Lo scorso 15 novembre, 15 Paesi dell’Asia-Pacifico hanno firmato un accordo commerciale promosso dalla Cina, con l’obiettivo di creare un’area di libero scambio tra i 10 Stati membri dell’ASEAN e Cina, Giappone, Corea del Sud, Australia e Nuova Zelanda. La Regional Comprehensive Economic Partnership (RCEP) è stato firmato dopo 8 anni di negoziati piuttosto intensi, e il fatto che sia sfociato proprio nel momento di crisi determinato dal Covid-19 non è, forse, una coincidenza.

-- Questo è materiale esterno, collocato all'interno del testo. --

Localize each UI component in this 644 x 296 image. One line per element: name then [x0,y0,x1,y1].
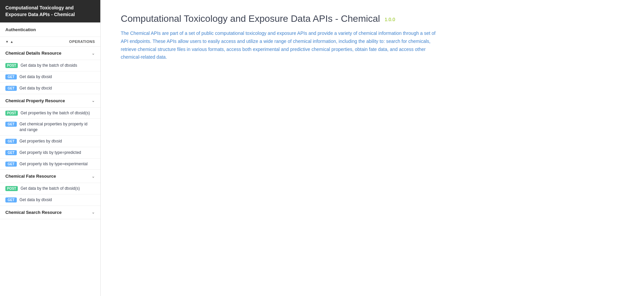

Sebbene una buona parte dei Paesi firmatari stia ancora combattendo contro il coronavirus, infatti, una nota diramata da John Plassard, Investment Specialist del Gruppo Mirabaud, sottolinea come in realtà la RCEP potrebbe aiutare ad attutire il colpo economico della pandemia. E anche se ci vorrà ancora del tempo per comprendere i dettagli esatti dell’accordo (si parla di migliaia di pagine per ciascun Paese), è lecito pensare che effettivamente l’intesa potrà favorire il commercio di beni, riducendo gradualmente i dazi su molti prodotti.

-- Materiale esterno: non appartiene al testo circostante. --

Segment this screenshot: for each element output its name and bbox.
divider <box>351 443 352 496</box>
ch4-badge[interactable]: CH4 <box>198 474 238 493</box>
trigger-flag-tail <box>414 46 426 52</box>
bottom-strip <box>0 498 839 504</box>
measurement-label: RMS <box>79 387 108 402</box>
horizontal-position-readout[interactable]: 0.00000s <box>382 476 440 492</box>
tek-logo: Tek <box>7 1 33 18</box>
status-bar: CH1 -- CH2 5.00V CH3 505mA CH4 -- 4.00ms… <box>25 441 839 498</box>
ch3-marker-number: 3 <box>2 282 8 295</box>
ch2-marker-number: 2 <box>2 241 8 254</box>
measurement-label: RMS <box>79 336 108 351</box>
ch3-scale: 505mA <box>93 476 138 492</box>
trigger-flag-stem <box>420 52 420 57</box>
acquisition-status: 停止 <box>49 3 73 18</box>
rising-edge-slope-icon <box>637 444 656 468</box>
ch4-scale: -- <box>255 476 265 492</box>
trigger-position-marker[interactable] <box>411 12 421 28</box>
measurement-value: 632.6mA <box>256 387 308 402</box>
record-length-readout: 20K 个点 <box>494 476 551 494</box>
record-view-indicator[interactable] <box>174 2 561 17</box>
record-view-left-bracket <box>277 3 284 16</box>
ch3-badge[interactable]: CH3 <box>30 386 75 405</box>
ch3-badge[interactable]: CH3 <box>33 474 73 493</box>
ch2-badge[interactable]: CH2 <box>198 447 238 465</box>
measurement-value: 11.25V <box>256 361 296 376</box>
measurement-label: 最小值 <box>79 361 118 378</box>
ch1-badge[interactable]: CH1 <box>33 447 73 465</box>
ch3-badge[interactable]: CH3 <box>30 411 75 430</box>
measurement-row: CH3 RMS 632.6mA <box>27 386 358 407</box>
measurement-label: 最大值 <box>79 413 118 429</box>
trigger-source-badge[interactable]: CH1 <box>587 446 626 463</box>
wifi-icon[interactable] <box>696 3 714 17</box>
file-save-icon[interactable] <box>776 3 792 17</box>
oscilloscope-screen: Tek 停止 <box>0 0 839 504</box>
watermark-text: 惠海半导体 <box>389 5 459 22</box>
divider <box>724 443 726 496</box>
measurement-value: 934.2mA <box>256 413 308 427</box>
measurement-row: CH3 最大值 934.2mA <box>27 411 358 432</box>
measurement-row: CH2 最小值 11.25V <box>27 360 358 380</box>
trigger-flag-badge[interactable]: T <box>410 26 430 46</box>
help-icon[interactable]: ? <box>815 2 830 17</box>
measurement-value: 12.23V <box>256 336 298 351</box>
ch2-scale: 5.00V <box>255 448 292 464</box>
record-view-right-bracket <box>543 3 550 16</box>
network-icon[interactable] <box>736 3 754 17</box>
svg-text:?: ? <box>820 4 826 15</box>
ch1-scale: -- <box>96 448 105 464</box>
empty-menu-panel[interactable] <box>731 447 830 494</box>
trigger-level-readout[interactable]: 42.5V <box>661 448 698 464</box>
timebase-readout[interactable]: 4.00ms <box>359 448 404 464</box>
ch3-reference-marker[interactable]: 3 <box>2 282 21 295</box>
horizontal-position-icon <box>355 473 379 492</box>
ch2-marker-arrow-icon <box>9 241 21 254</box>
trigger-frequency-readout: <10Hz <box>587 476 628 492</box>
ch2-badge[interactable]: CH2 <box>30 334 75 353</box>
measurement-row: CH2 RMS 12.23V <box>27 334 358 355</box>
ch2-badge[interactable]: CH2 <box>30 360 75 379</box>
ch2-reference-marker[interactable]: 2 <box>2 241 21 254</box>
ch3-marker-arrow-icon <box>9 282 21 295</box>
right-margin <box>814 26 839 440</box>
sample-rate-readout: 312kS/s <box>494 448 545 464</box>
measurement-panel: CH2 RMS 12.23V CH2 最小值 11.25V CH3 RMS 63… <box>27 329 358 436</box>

In aggiunta a quanto sopra, l’esperto di Mirabaud sottolinea come l’accordo potrà permettere alle aziende di vendere gli stessi beni all’interno del blocco, senza necessità di compilazione di documenti separati per ogni destinazione di esportazione. Questa condizione di maggiore favore permetterà ai produttori asiatici di vendere una maggior quantità dei loro prodotti nella propria macro-regione.

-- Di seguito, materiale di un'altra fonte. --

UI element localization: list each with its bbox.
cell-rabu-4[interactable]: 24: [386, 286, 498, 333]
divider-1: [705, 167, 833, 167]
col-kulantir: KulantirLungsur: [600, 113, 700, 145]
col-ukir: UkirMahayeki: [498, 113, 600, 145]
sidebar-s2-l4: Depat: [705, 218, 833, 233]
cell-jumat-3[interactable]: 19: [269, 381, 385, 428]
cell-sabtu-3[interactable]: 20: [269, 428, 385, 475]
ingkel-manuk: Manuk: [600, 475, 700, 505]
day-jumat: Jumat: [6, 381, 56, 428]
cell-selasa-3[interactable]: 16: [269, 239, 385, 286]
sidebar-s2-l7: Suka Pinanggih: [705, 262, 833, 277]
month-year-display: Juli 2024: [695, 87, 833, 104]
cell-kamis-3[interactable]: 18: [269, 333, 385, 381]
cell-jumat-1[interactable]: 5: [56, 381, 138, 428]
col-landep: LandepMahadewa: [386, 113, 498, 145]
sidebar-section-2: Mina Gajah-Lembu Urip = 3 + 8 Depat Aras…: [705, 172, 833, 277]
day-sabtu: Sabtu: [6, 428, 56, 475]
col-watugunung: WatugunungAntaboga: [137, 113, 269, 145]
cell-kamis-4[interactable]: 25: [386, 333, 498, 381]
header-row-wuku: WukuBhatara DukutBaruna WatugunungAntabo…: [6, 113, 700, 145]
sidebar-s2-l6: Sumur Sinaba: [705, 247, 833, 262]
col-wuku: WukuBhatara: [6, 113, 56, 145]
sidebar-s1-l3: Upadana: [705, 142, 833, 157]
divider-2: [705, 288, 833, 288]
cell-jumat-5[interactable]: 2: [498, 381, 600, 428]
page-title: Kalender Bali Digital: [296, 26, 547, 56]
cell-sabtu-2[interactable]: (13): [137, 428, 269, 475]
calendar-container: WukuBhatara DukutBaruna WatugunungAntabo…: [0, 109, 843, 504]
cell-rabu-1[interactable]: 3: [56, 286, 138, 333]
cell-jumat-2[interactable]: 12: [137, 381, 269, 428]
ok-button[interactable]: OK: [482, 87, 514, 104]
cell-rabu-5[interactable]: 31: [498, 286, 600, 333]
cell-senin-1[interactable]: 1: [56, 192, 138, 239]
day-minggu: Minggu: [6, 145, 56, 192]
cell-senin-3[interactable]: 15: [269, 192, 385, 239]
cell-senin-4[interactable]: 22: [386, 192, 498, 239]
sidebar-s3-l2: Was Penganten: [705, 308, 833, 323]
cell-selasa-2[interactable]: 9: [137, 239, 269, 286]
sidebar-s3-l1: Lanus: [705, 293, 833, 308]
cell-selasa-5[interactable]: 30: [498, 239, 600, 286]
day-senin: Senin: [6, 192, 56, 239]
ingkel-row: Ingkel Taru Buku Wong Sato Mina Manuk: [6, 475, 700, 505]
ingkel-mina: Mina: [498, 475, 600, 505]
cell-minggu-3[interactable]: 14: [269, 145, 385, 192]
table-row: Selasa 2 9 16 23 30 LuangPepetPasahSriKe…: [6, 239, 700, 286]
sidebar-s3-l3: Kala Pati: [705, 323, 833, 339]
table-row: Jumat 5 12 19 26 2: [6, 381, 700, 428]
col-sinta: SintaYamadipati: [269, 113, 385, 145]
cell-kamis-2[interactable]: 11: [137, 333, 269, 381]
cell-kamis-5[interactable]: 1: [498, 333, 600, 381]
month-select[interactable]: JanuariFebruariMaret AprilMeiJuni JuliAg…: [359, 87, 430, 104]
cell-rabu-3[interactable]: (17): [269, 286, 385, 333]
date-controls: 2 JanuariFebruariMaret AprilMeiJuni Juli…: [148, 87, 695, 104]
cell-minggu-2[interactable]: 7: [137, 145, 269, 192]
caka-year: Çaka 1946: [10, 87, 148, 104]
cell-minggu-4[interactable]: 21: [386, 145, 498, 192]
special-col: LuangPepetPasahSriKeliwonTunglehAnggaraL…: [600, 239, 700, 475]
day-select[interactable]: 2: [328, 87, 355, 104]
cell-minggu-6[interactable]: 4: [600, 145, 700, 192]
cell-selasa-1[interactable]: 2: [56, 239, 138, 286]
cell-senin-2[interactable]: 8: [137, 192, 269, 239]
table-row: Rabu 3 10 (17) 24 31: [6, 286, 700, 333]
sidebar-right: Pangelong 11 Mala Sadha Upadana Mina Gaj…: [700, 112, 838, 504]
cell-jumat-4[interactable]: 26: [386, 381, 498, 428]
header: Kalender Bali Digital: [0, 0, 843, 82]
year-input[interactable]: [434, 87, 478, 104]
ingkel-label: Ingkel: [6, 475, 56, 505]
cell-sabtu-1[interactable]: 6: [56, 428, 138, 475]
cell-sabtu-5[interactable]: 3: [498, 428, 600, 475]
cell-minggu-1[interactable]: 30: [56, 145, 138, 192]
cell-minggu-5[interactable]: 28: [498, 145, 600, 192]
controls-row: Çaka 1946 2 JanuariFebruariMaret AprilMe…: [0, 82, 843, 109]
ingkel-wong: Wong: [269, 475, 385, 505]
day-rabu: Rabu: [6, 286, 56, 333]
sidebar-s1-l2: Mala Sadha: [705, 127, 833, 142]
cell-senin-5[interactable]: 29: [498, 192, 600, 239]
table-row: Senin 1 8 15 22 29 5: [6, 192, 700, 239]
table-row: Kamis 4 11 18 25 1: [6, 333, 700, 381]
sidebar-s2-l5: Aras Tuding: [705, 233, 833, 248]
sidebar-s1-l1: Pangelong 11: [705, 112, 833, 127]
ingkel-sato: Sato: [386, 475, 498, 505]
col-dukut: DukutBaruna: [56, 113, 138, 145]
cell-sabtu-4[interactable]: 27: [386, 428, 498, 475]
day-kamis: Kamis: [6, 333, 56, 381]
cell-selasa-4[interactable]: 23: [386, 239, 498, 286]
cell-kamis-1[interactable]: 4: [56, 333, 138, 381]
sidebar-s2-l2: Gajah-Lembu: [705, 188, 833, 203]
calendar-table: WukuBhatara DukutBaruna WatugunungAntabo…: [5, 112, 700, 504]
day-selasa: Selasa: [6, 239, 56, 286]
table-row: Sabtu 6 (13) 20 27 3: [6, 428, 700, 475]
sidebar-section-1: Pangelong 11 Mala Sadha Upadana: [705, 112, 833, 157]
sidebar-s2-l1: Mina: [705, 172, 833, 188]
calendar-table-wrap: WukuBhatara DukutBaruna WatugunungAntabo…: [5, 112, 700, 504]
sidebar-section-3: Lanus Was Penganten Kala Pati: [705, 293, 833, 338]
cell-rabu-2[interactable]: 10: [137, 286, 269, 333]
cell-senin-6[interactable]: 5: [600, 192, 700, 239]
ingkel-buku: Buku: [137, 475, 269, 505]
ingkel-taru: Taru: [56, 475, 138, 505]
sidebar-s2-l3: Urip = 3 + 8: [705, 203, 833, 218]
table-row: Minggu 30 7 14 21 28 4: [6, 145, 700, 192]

I benefici saranno tuttavia estesi anche all’export, considerato che per le aziende che esportano beni al di fuori dell’area dell’accordo ci saranno incentivi per costruire le loro catene di approvvigionamento attraverso tutti i Paesi membri della RCEP.

Infine, questo accordo pone le basi per una cooperazione più profonda in futuro tra i Paesi membri, soprattutto per quelli tra i quali non esistono accordi commerciali bilaterali.

Insomma, un accordo fondamentale per costruire una partnership in un blocco commerciale che copre un mercato di 2,2 miliardi di persone e una produzione globale di 26,2 mila miliardi di dollari, ovvero il 30% della popolazione mondiale e del PIL globale, e il 32,5% degli investimenti globali.